BATAMCLICK.COM, Biak: Semangat perjuangan Pahlawan Nasional Pattimura menggema di tanah Papua saat masyarakat Maluku di Kabupaten Biak Numfor dan Supiori memperingati Hari Pattimura ke-208. Dalam momen penuh kebersamaan itu, Bupati Biak Numfor Markus Oktovianus Mansnembra mengajak seluruh warga Maluku untuk bersinergi dengan pemerintah menjaga persatuan dan keutuhan NKRI.

“Kita satukan menjaga kebersamaan dan persaudaraan sebagai perwujudan nilai perjuangan Pahlawan Nasional Pattimura dari Maluku,” ujar Markus, Jumat (23/5), dalam suasana peringatan yang sarat nuansa budaya dan kekeluargaan.

Menurutnya, Hari Pattimura tahun 2025 menjadi tonggak penting memperkuat ikatan kekerabatan masyarakat Maluku yang telah lama menjadi bagian dari kehidupan sosial di Biak Numfor dan Supiori. Ia pun menyampaikan apresiasi mendalam atas kontribusi warga Maluku dalam pembangunan di kedua kabupaten tersebut.

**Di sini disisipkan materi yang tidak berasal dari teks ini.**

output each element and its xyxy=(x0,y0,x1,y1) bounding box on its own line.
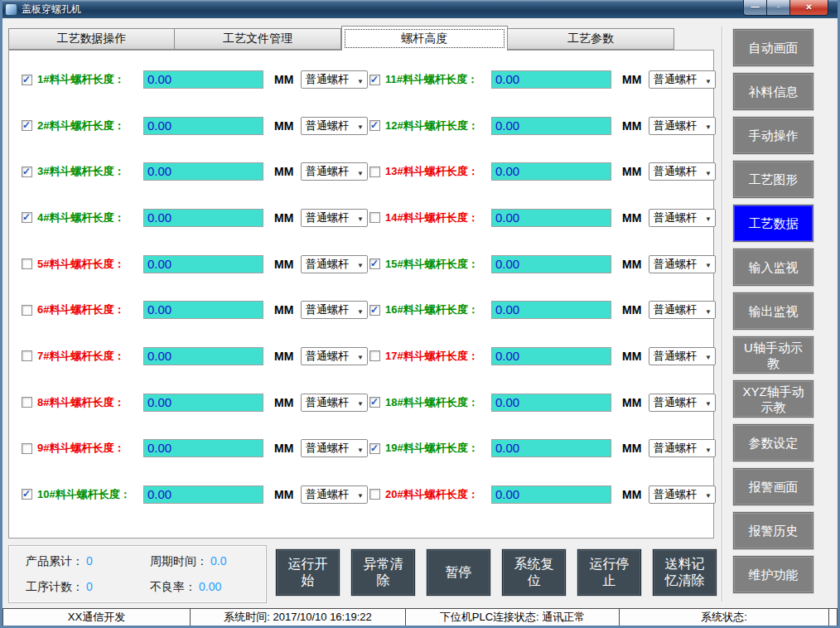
chevron-down-icon xyxy=(705,442,712,455)
length-input[interactable]: 0.00 xyxy=(143,162,263,181)
length-input[interactable]: 0.00 xyxy=(491,162,611,181)
tab-strip: 工艺数据操作工艺文件管理螺杆高度工艺参数 xyxy=(8,27,674,50)
maximize-button[interactable]: ▫ xyxy=(767,0,789,16)
row-checkbox[interactable] xyxy=(22,443,32,454)
screw-type-value: 普通螺杆 xyxy=(654,395,697,410)
screw-type-select[interactable]: 普通螺杆 xyxy=(649,209,716,227)
row-checkbox[interactable] xyxy=(369,167,380,177)
tab-4[interactable]: 工艺参数 xyxy=(508,28,674,50)
length-input[interactable]: 0.00 xyxy=(491,439,611,457)
row-checkbox[interactable] xyxy=(369,443,380,454)
nav-button-12[interactable]: 报警历史 xyxy=(733,512,813,549)
row-checkbox[interactable] xyxy=(22,75,32,85)
row-checkbox[interactable] xyxy=(369,75,380,85)
length-input[interactable]: 0.00 xyxy=(143,209,263,227)
screw-type-select[interactable]: 普通螺杆 xyxy=(301,439,368,457)
length-input[interactable]: 0.00 xyxy=(143,70,263,89)
nav-button-7[interactable]: 输出监视 xyxy=(733,292,813,330)
screw-row: 11#料斗螺杆长度：0.00MM普通螺杆 xyxy=(369,70,721,89)
screw-type-select[interactable]: 普通螺杆 xyxy=(649,117,716,135)
screw-type-select[interactable]: 普通螺杆 xyxy=(301,70,368,89)
row-checkbox[interactable] xyxy=(369,120,380,131)
control-button-3[interactable]: 暂停 xyxy=(427,549,490,596)
status-section-end xyxy=(829,609,837,626)
length-input[interactable]: 0.00 xyxy=(491,70,611,89)
row-checkbox[interactable] xyxy=(369,305,380,316)
screw-type-select[interactable]: 普通螺杆 xyxy=(301,485,368,504)
screw-type-select[interactable]: 普通螺杆 xyxy=(649,301,716,319)
row-checkbox[interactable] xyxy=(369,258,380,269)
row-checkbox[interactable] xyxy=(22,350,32,361)
nav-button-10[interactable]: 参数设定 xyxy=(733,424,813,461)
length-input[interactable]: 0.00 xyxy=(143,255,263,273)
chevron-down-icon xyxy=(705,488,712,500)
screw-type-select[interactable]: 普通螺杆 xyxy=(301,117,368,135)
screw-type-select[interactable]: 普通螺杆 xyxy=(301,209,368,227)
length-input[interactable]: 0.00 xyxy=(143,117,263,135)
row-checkbox[interactable] xyxy=(369,350,380,361)
stat-item: 周期时间：0.0 xyxy=(150,554,266,569)
row-checkbox[interactable] xyxy=(22,489,32,500)
screw-type-select[interactable]: 普通螺杆 xyxy=(301,301,368,319)
screw-type-select[interactable]: 普通螺杆 xyxy=(649,347,716,365)
screw-type-select[interactable]: 普通螺杆 xyxy=(649,485,716,504)
length-input[interactable]: 0.00 xyxy=(143,394,263,412)
length-input[interactable]: 0.00 xyxy=(491,485,611,504)
length-input[interactable]: 0.00 xyxy=(491,347,611,365)
close-button[interactable]: ✕ xyxy=(789,0,828,16)
length-input[interactable]: 0.00 xyxy=(491,117,611,135)
row-checkbox[interactable] xyxy=(22,258,32,269)
length-input[interactable]: 0.00 xyxy=(491,301,611,319)
control-button-1[interactable]: 运行开始 xyxy=(276,549,340,596)
screw-type-select[interactable]: 普通螺杆 xyxy=(301,162,368,181)
screw-row: 3#料斗螺杆长度：0.00MM普通螺杆 xyxy=(22,162,368,181)
length-input[interactable]: 0.00 xyxy=(491,255,611,273)
screw-row: 9#料斗螺杆长度：0.00MM普通螺杆 xyxy=(22,438,368,458)
screw-type-select[interactable]: 普通螺杆 xyxy=(649,162,716,181)
nav-button-3[interactable]: 手动操作 xyxy=(733,117,813,154)
nav-button-9[interactable]: XYZ轴手动示教 xyxy=(733,380,813,418)
length-input[interactable]: 0.00 xyxy=(491,394,611,412)
screw-type-select[interactable]: 普通螺杆 xyxy=(301,255,368,273)
length-input[interactable]: 0.00 xyxy=(491,209,611,227)
nav-button-13[interactable]: 维护功能 xyxy=(733,556,813,593)
length-input[interactable]: 0.00 xyxy=(143,485,263,504)
row-checkbox[interactable] xyxy=(22,212,32,223)
nav-button-8[interactable]: U轴手动示教 xyxy=(733,336,813,374)
row-checkbox[interactable] xyxy=(22,397,32,408)
screw-row: 6#料斗螺杆长度：0.00MM普通螺杆 xyxy=(22,300,368,320)
tab-3[interactable]: 螺杆高度 xyxy=(341,26,508,51)
nav-button-11[interactable]: 报警画面 xyxy=(733,468,813,505)
screw-type-select[interactable]: 普通螺杆 xyxy=(649,255,716,273)
nav-button-1[interactable]: 自动画面 xyxy=(733,29,813,66)
screw-height-panel: 1#料斗螺杆长度：0.00MM普通螺杆2#料斗螺杆长度：0.00MM普通螺杆3#… xyxy=(8,50,714,539)
screw-type-select[interactable]: 普通螺杆 xyxy=(649,70,716,89)
control-button-2[interactable]: 异常清除 xyxy=(351,549,415,596)
control-button-5[interactable]: 运行停止 xyxy=(577,549,641,596)
control-button-6[interactable]: 送料记忆清除 xyxy=(653,549,717,596)
row-checkbox[interactable] xyxy=(369,397,380,408)
screw-type-select[interactable]: 普通螺杆 xyxy=(649,439,716,457)
screw-type-select[interactable]: 普通螺杆 xyxy=(301,347,368,365)
minimize-button[interactable]: — xyxy=(743,0,767,16)
screw-type-select[interactable]: 普通螺杆 xyxy=(301,394,368,412)
tab-2[interactable]: 工艺文件管理 xyxy=(175,28,341,50)
row-checkbox[interactable] xyxy=(22,167,32,177)
row-checkbox[interactable] xyxy=(22,120,32,131)
row-checkbox[interactable] xyxy=(369,489,380,500)
control-button-4[interactable]: 系统复位 xyxy=(502,549,566,596)
rows-column-right: 11#料斗螺杆长度：0.00MM普通螺杆12#料斗螺杆长度：0.00MM普通螺杆… xyxy=(369,51,721,538)
nav-button-5[interactable]: 工艺数据 xyxy=(733,205,813,242)
nav-button-2[interactable]: 补料信息 xyxy=(733,73,813,110)
nav-button-4[interactable]: 工艺图形 xyxy=(733,161,813,198)
chevron-down-icon xyxy=(705,396,712,408)
length-input[interactable]: 0.00 xyxy=(143,439,263,457)
row-checkbox[interactable] xyxy=(22,305,32,316)
nav-button-6[interactable]: 输入监视 xyxy=(733,249,813,286)
screw-type-value: 普通螺杆 xyxy=(654,349,697,364)
screw-type-select[interactable]: 普通螺杆 xyxy=(649,394,716,412)
row-checkbox[interactable] xyxy=(369,212,380,223)
length-input[interactable]: 0.00 xyxy=(143,301,263,319)
length-input[interactable]: 0.00 xyxy=(143,347,263,365)
tab-1[interactable]: 工艺数据操作 xyxy=(8,28,175,50)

“Saya berterima kasih kepada masyarakat Maluku karena sudah turut menjadi bagian penting dalam membangun Kabupaten Biak Numfor dan Supiori,” tegasnya.

Senada dengan itu, Bupati Supiori Heronimus Mansoben juga menegaskan bahwa kehadiran masyarakat Maluku membawa dampak nyata, bahkan sejak masa awal penyebaran Pekabaran Injil di tanah Papua.

“Dari sejarah masuknya Injil 5 Februari 1855 di Pulau Mansinam Manokwari hingga ke Maudori dan Biak, semua itu adalah andil masyarakat Maluku. Perayaan ini menjadi momen untuk memperkuat kontribusi dalam pembangunan,” ucap Heronimus.

Sementara itu, Ketua Ikatan Keluarga Maluku (Ikemal) Biak Numfor, Turbey O Dangeubun, mengingatkan pentingnya menjaga ikatan persaudaraan sesama warga Maluku yang tersebar di berbagai wilayah.

“Dari ujung Halmahera sampai Tenggara jauh, kita ini semua basudara. Mari saling baku dukung, jaga hubungan persaudaraan di atas tanah ini sebagai bentuk penghormatan terhadap perjuangan Thomas Matulessy,” tuturnya penuh haru.

Sebagai bentuk penghormatan budaya, dalam rangkaian acara juga dilakukan pengukuhan gelar Raja atau Upu Latu kepada Bupati Markus Mansnembra dan Bupati Heronimus Mansoben oleh Ketua Pusat Ikemal Papua, Christian Sohilait.